RobertM comments on Should we publish mechanistic interpretability research?

RobertM 22 Apr 2023 22:15 UTC
3 points
2
My guess is the interpretability team is under a lot of pressure to produce insights that would help the rest of the org with capabilities work
I would be somewhat surprised if this was true, assuming you mean a strong form of this claim (i.e. operationalizing “help with capabilities work” as relying predominantly on 1st-order effects of technical insights, rather than something like “help with capabilities work by making it easier to recruit people”, and “pressure” as something like top-down prioritization of research directions, or setting KPIs which rely on capabilities externalities, etc).
I think it’s more likely that the interpretability team(s) operate with approximately full autonomy with respect to their research directions, and to the extent that there’s any shaping of outputs, it’s happening mostly at levels like “who are we hiring” and “org culture”.

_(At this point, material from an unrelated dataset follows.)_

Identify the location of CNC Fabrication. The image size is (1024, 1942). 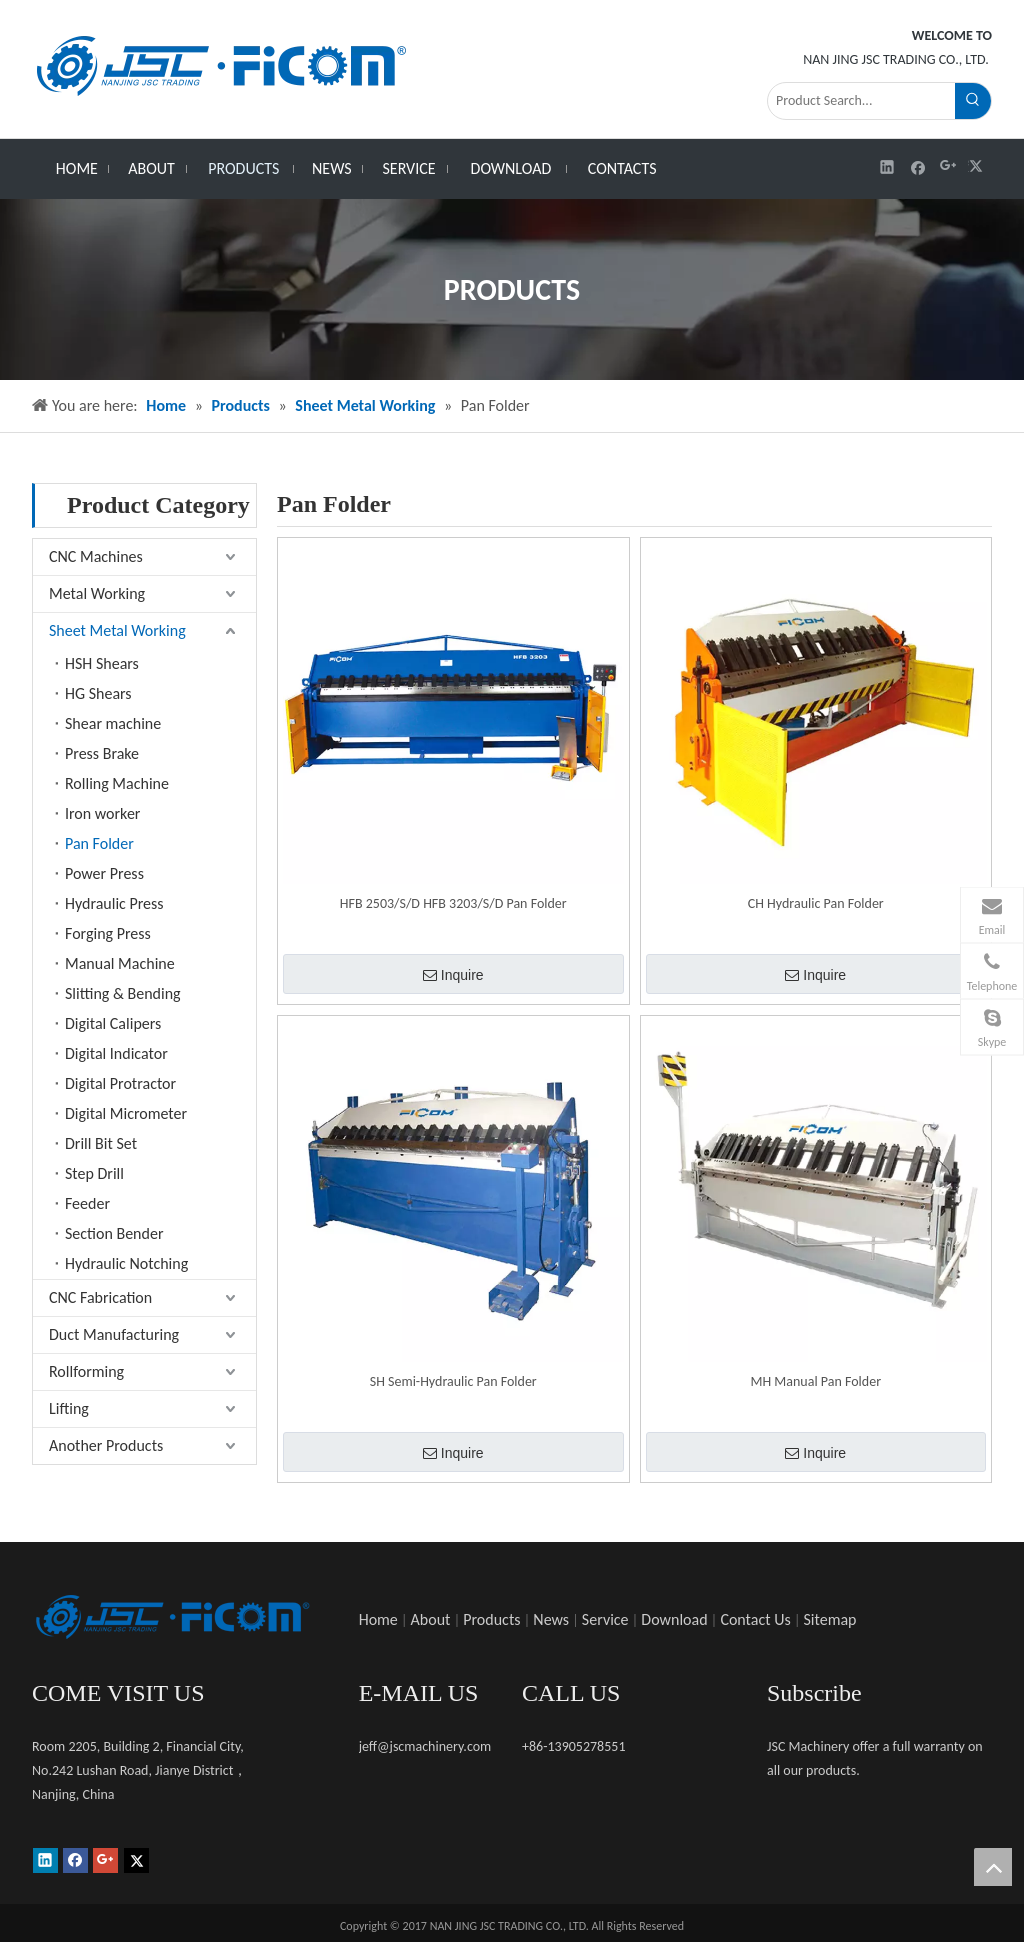
(100, 1297).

- habryka 23 Apr 2023 1:07 UTC
  5 points
  2
  Parent
  The pressure here looks more like “I want to produce work that the people around me are excited about, and the kind of thing they are most excited about is stuff that is pretty directly connected to improving capabilities”, whereby I include “getting AIs to perform a wider range of economically useful tasks” as “improving capabilities”.
  I definitely don’t think this is the only pressure the team is under! There are lots of pressures that are acting on them, and my current guess is that it’s not the primary pressure, but I would be surprised if it isn’t quite substantial.